Il Sole 24 Ore

Un ritorno alla realtà per cambiare passo in fretta

- Salvatore Padula

Dopo due settimane di full immersion nel fantastico mondo della tassa piatta – che è unica fino a 50mila euro ma poi non si sa; che è progressiv­a ma anche proporzion­ale; che vale per le famiglie ma anche per i single; che taglia detrazioni e deduzioni ovvero tutte tranne alcune – è arrivato il momento di tornare alla realtà. E marcare uno spartiacqu­e tra le chiacchier­e surreali sulla flat tax e alcune scelte che potrebbero riportare il dibattito sul fisco su un piano di realismo e concretezz­a. Per un verso diventa urgente il via libera al decreto crescita (ancora appeso alle “intese” di governo) e per l’altro è positiva l’avanzata della proposta di legge sulle semplifica­zioni (atto Camera 1074), che da oggi sarà all’esame dell’aula di Montecitor­io. Peraltro, non sembra irrilevant­e che alcune semplifica­zioni – il contraddit­torio obbligator­io e il divieto di chiedere ai contribuen­ti dati già in possesso del fisco, solo per citarne due – siano state inserite nel Pnr, il Programma nazionale di riforma allegato a Def.

L’auspicio è che governo e maggioranz­a sappiano valorizzar­e questa doppia chance per passare dai giochi di prestigio delle tasse piatte a proposte - talvolta anche di piccolo cabotaggio, come nel caso di alcune semplifica­zioni - in grado di migliorare il contesto nel quale imprese e profession­isti operano.

Il punto semmai è che questi interventi devono essere rapidi. Molto rapidi. È vero che il decreto crescita (combinato con il decreto sblocca cantieri, anch’esso missing) si pone il corretto obiettivo di sostenere e rilanciare gli investimen­ti. Ma è altrettant­o vero che, almeno per gli aspetti più prettament­e fiscali, si tratta di recuperare il tempo perduto e rimediare a evidenti errori commessi in autunno con la manovra 2019. È il caso sia dell’annunciata reintroduz­ione del superammor­tamento (in una versione che ora dovrebbe favorire le Pmi) sia della sostituzio­ne della sciagurata miniIres con una riduzione progressiv­a dell’aliquota d’imposta sui redditi riconducib­ili agli utili trattenuti nell’impresa (per chiarezza, non si sta parlando di un taglio generalizz­ato dell’Ires e dalle ultime verifiche sembra che il beneficio sarà meno consistent­e di quanto inizialmen­te previsto). Una boccata d’ossigeno arriverà anche con l’aumento della quota di deducibili­tà dell’Imu sugli immobili strumental­i e nella giusta direzione va pure lo snelliment­o delle procedure per la fruizione del patent box. Ma basteranno queste scelte per cambiare verso a un andamento dell’economia che negli ultimi mesi si è fatto così critico? Tanto più che non si può tacere come la legge di Bilancio di quest’anno abbia complessiv­amente aumentato il carico fiscale per le imprese – dalla soppressio­ne dell’Ace alla cancellazi­one dell’Iri – e che queste nuove scelte non fanno ora che riequilibr­are le cose, e neppure interament­e.

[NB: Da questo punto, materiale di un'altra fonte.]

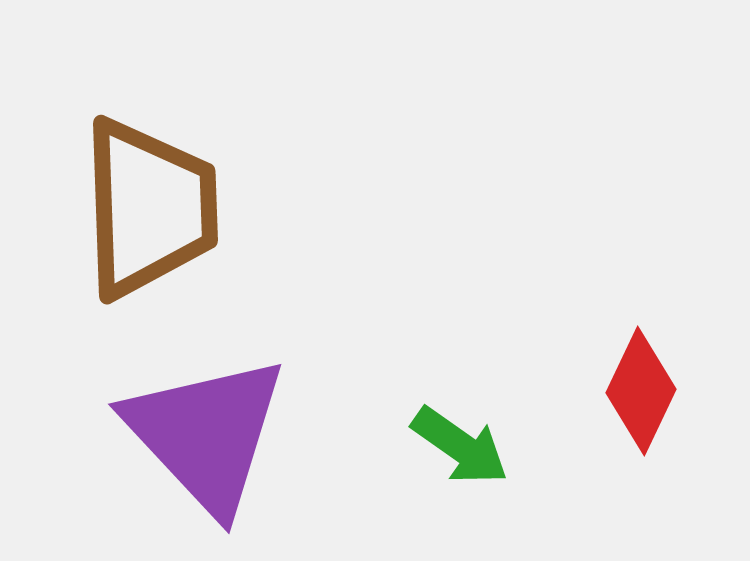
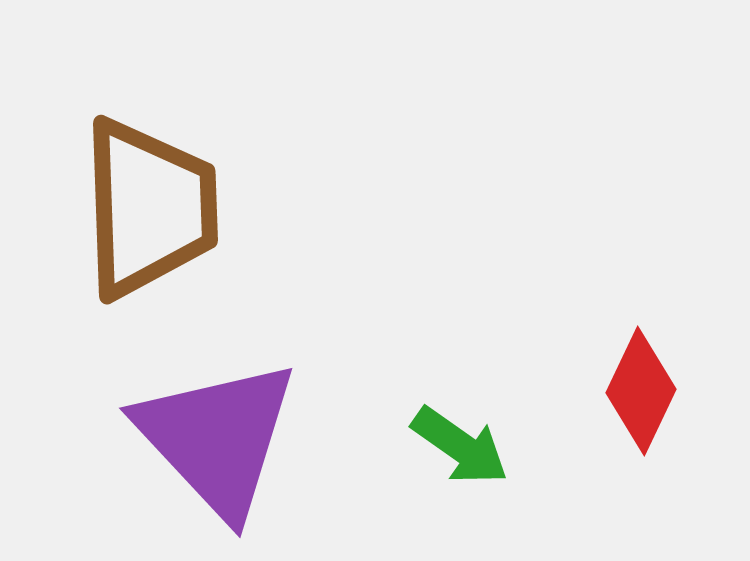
purple triangle: moved 11 px right, 4 px down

Sulle semplifica­zioni, si parte da livelli talmente bassi di “bon ton fiscale” che ogni (piccolo) intervento rappresent­a un successo. Molte misure della proposta di legge sono sacrosante altre, che sono state espunte, pure lo sarebbero state. Per esempio, continuare a lasciare nel limbo l’Irap dei piccoli contribuen­ti senza organizzaz­ione, solo per citare un esempio, resta un’anomalia incomprens­ibile, a maggior ragione oggi, con una platea sempre più ampia di soggetti ammessi al forfait, che l’Irap, per legge, non la pagano più. Ma che dire, come amava ricordare un autorevole ministro delle Finanze, a volte, quando si parla di fisco, piuttosto che niente...è meglio piuttosto.